Répondons-nous aux appels de Dieu ?

Le récit de la vocation de Samuel est pour l’homme d’aujourd’hui un modèle de réponse à l’appel de Dieu.  Son cœur est ouvert et disponible. Mais il n’est pas en mesure de reconnaître seul l’appel de Dieu. C’est le prêtre Eli, dans le temple de Silo, qui comprendra que le Seigneur appelle l’enfant et comment il lui faut répondre : “Parle, ton serviteur écoute”.

Pour reconnaître les appels de Dieu dans nos vies, nous avons besoin d’être guidés. Cette aide, c’est l’Eglise qui nous l’apporte, par les sacrements, le dialogue et la rencontre en groupes ou individuellement. À la suite d’André, il nous appartient de dire à nos amis : j’ai trouvé mon sauveur, je ne suis pas seul sur les chemins de la vie. C’est notre belle vocation de baptisé de répondre à l’appel du Seigneur pour que notre vie soit belle et qu’elle ait du sens.

Le Dieu que nous adorons  ne veut “ni offrande ni sacrifice… ni holocauste ni victime”. Ce qu’il demande à l’homme, c’est un cœur disposé au bien, tourné vers l’exécution de la loi, celle de Moïse d’abord, puis aujourd’hui la loi d’amour transmise par Jésus. Cette loi d’amour nous conduit à accomplir le seul sacrifice qui plaise à Dieu : le service du frère.

“Si quelqu’un dit : “J’aime Dieu », alors qu’il a de la haine contre son frère, c’est un menteur. En effet, celui qui n’aime pas son frère, qu’il voit, est incapable d’aimer Dieu, qu’il ne voit pas” explicitera Jean dans sa première lettre (1 Jn 4,20).
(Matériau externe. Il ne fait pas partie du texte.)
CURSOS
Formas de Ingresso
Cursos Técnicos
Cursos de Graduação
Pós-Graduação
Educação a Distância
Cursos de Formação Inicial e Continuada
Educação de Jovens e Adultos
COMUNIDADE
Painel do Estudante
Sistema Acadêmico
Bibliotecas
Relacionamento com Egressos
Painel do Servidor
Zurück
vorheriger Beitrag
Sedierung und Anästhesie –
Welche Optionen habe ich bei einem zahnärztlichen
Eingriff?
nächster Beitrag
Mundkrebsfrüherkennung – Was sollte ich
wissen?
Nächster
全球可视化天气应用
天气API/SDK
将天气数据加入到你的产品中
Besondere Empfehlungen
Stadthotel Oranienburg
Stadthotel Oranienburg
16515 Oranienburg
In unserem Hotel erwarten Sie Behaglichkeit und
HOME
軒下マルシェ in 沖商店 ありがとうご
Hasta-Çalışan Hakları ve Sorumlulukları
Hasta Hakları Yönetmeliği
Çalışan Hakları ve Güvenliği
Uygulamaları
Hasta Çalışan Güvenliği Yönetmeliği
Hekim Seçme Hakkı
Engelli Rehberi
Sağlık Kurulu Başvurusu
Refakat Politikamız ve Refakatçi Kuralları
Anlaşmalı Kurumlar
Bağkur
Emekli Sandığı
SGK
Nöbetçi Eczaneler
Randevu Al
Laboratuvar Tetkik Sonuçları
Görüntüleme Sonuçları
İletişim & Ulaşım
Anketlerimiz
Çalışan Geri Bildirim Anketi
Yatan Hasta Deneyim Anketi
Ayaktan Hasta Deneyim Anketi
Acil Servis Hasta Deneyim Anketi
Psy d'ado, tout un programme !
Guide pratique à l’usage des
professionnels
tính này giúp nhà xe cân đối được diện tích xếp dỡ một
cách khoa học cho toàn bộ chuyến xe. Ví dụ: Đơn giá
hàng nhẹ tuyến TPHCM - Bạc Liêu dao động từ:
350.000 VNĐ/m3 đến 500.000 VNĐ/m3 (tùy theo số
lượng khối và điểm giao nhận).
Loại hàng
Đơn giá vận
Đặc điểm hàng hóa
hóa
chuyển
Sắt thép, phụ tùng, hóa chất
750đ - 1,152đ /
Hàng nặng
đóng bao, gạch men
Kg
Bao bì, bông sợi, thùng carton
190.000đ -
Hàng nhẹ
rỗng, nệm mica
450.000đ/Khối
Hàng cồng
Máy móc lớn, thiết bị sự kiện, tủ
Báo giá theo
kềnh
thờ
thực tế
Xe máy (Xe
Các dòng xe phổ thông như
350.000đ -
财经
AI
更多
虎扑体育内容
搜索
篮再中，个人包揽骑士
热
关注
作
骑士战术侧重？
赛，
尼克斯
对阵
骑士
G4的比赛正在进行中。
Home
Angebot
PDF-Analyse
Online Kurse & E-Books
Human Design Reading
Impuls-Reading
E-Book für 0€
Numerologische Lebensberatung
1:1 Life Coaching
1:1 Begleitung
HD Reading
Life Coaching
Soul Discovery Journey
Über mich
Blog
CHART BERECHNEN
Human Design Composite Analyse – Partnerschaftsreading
Tout homme est une histoire sacrée

Dieu, en livrant son fils pour notre salut, nous a “rachetés à grand prix”.  Dès lors, tout dans notre vie, dans notre comportement, même vis-à-vis de l’usage que nous faisons de notre corps, doit témoigner que nous sommes rachetés par le sang de Jésus-Christ. “Sanctuaire de l’Esprit Saint” notre corps est “membre du corps du Christ” et appelé à la Résurrection.  Cela vaut pour nous, cela vaut pour tous les hommes, mêmes les plus miséreux.

Tout homme est une histoire sacrée”, disait le grand poète catholique Patrice de La Tour du Pin. Tout homme est une histoire de dialogue avec Dieu. L’homme répond ou bien n’entend pas, mais Dieu appelle, parce qu’il a créé l’homme à son image, parce que le corps de l’homme est le sanctuaire de l’esprit. L’homme est sauvé par son Fils. C’est notre mission de baptisé de rappeler à l’homme la beauté de sa vocation : parler à Dieu et l’écouter. C’est la seule façon pour l’homme de tenir son rang dans la création, de prendre sa place dans la cité.